To assess the effect of frequency discrimination per se, we distinguished between trials and null events at the first (within-subject) level in several stick functions encoding the presentation of stimuli. The first stimulus of each pair was represented by one stimulus function. For the second stimulus, we used two stimulus functions that coded the onsets of stimuli that were correctly or incorrectly discriminated. In addition, two separate regressors (i.e., one each for correct and incorrect discriminations) represented the parametric modulation of the stimulus functions for the second stimulus with the difficulty variable of present interest (i.e., with the relative perception of the frequency difference between both stimuli coded as a Weber fraction, Δs/s). This variable was computed as the ratio of the change in frequency (i.e., high − low frequency) relative to the intensity of the lower frequency (Nieder and Miller, 2003). The motor response after the second stimulus was represented by another stimulus function.
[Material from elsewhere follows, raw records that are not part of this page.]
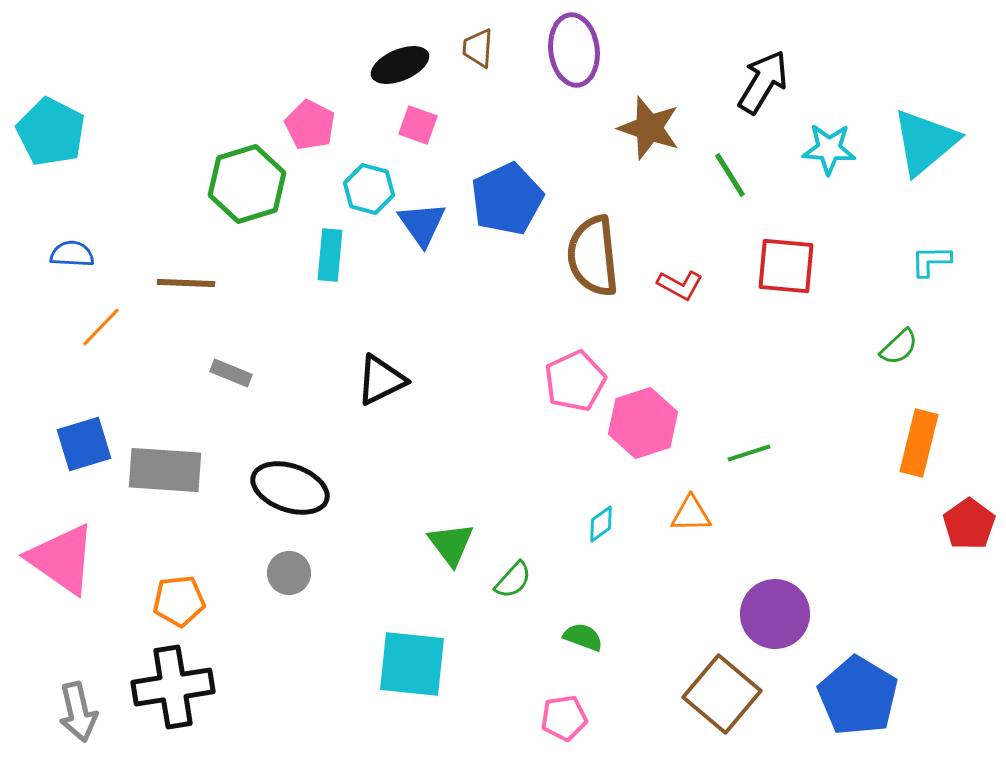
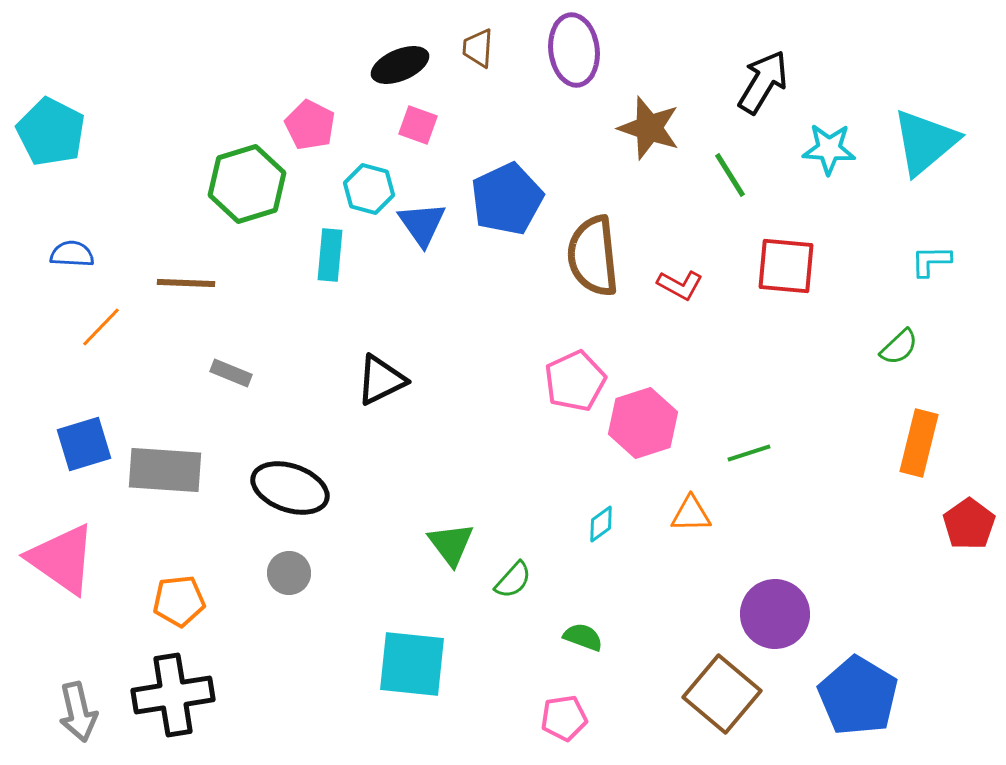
black cross at (173, 687): moved 8 px down
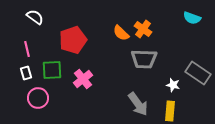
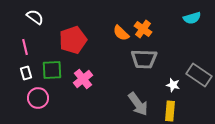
cyan semicircle: rotated 36 degrees counterclockwise
pink line: moved 2 px left, 2 px up
gray rectangle: moved 1 px right, 2 px down
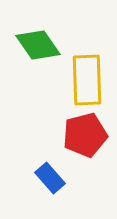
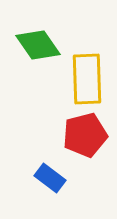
yellow rectangle: moved 1 px up
blue rectangle: rotated 12 degrees counterclockwise
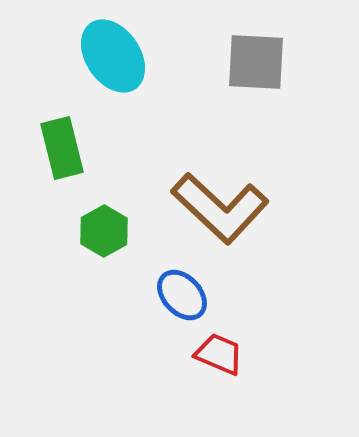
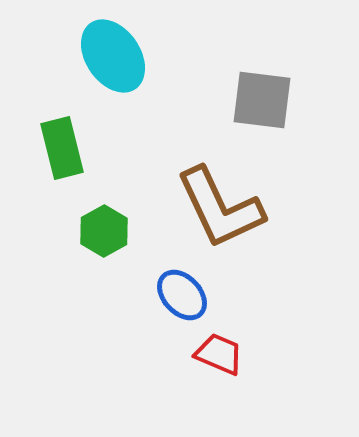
gray square: moved 6 px right, 38 px down; rotated 4 degrees clockwise
brown L-shape: rotated 22 degrees clockwise
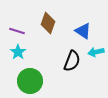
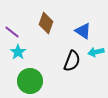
brown diamond: moved 2 px left
purple line: moved 5 px left, 1 px down; rotated 21 degrees clockwise
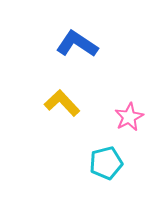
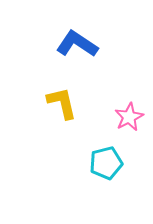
yellow L-shape: rotated 30 degrees clockwise
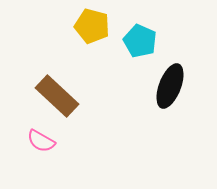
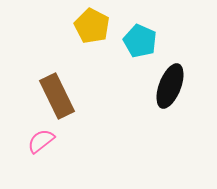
yellow pentagon: rotated 12 degrees clockwise
brown rectangle: rotated 21 degrees clockwise
pink semicircle: rotated 112 degrees clockwise
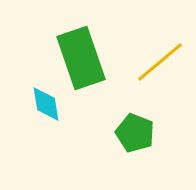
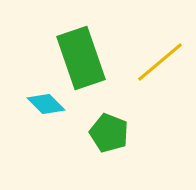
cyan diamond: rotated 36 degrees counterclockwise
green pentagon: moved 26 px left
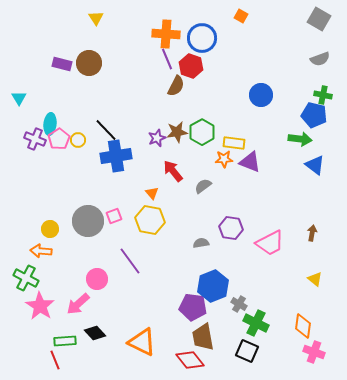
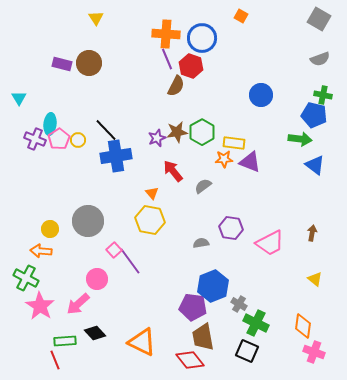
pink square at (114, 216): moved 34 px down; rotated 21 degrees counterclockwise
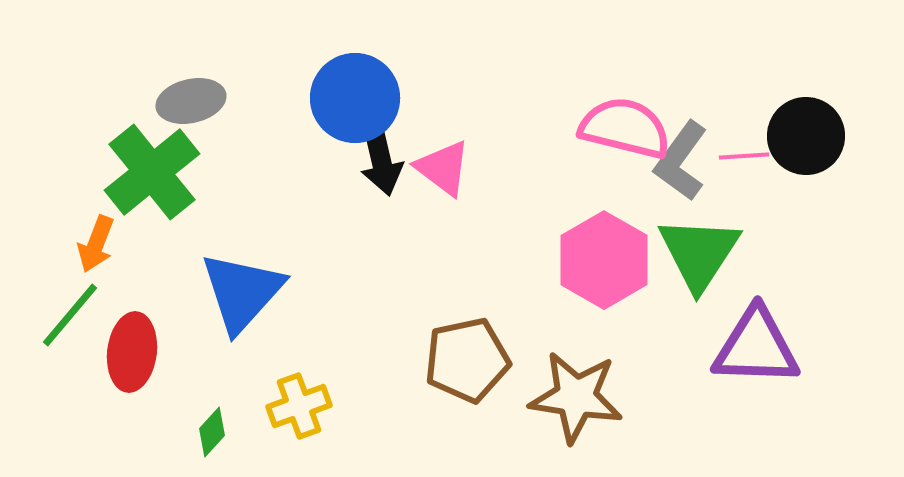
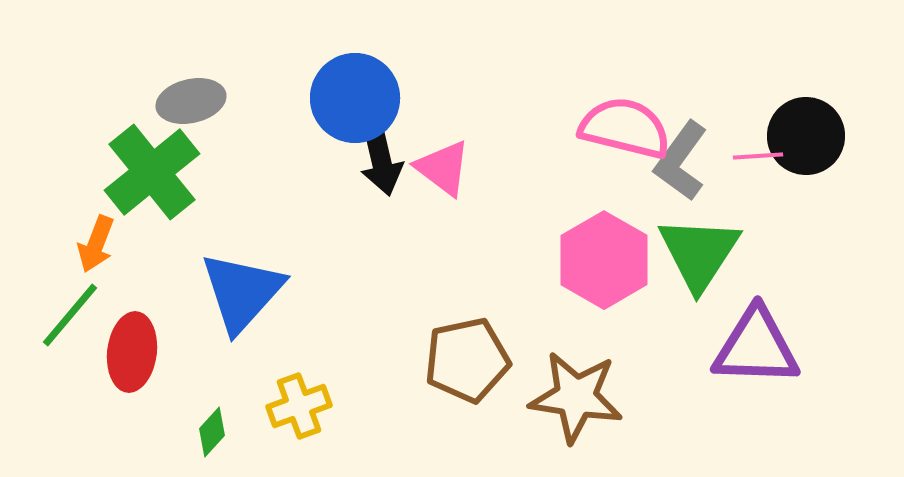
pink line: moved 14 px right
All stimulus functions were convolved with a hemodynamic response function to form regressors for our design matrix (i.e., convolution model).
By specifying contrasts on the associated parameter estimates, we were able to test for the main effect of discrimination accuracy (i.e., correct or incorrect), the main effect of relative stimulus difference (i.e., Weber fraction, averaged over correct and incorrect discriminations), and finally the interaction between accuracy and relative stimulus difference (i.e., the difference in activity specific to the relative stimulus difference, for correct vs incorrect trials).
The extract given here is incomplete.